The housing study showed a deficit of around 7,500 apartments in Salt Lake. Jensen said the city needs cheaper apartments and more of them.

The shortage of affordable housing squeezes people earning under $20,000 a year the most, Jensen said.

“That means they’re giving up food, they’re not paying their bills, they’re maybe not fixing their car,” she said.

She pointed to the 9th East Lofts, owned by the Salt Lake City Housing Authority, as one solution to the housing crunch. It’s mixed income, meaning 14 apartments charge the market rate, which is $1,450 for a two-bed, two-bath apartment. The other 58 units charge between $303 to $950 a month, based on a person’s take-home pay.

The 500-square-foot apartments come with quartz countertops, stainless steel appliances, and even a marble surround in the bathroom.

Jensen said the city wants to encourage more developers to build affordable housing, but big buildings aren’t the only answer. The city wants more duplexes, rowhouses, and even more mother-in-law apartments.
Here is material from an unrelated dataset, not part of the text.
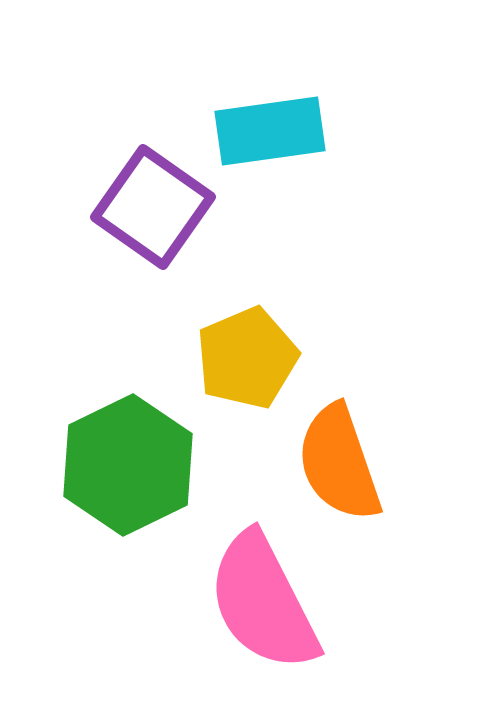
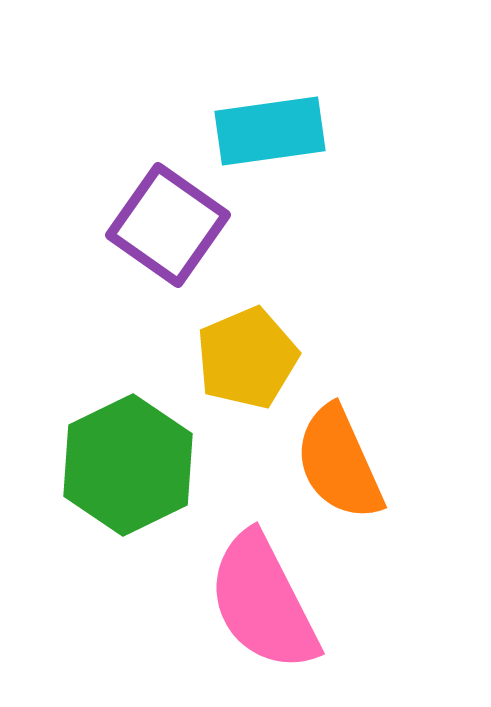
purple square: moved 15 px right, 18 px down
orange semicircle: rotated 5 degrees counterclockwise
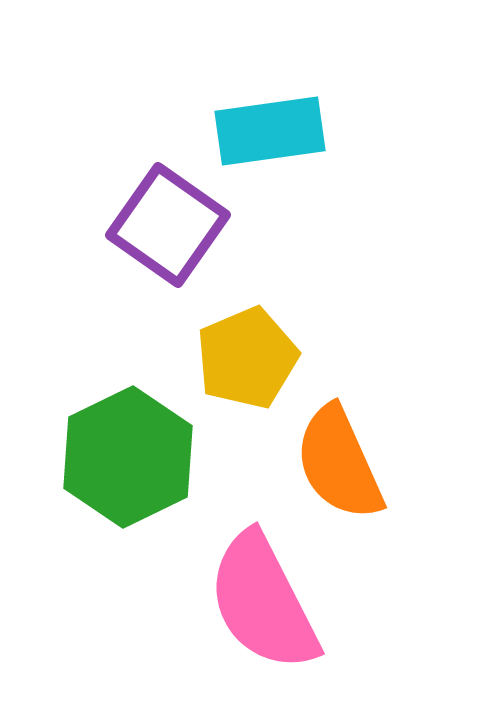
green hexagon: moved 8 px up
All of those can blend in with the city’s existing neighborhoods. She said the city can’t afford to become unaffordable.

“If everybody moved out of this city who couldn’t afford to live here, imagine the commute coming in, imagine the effect on air quality,” Jensen said.

Thompson was lucky. She found a new place for her stuff and her cat. But for so many others, the cost of housing is growing unaffordable here in Utah.

“We all need a place to live, but we all deserve to live somewhere that’s safe,” Thompson said.

One solution not under consideration is rent control. The Utah Legislature banned rent control back in 1987.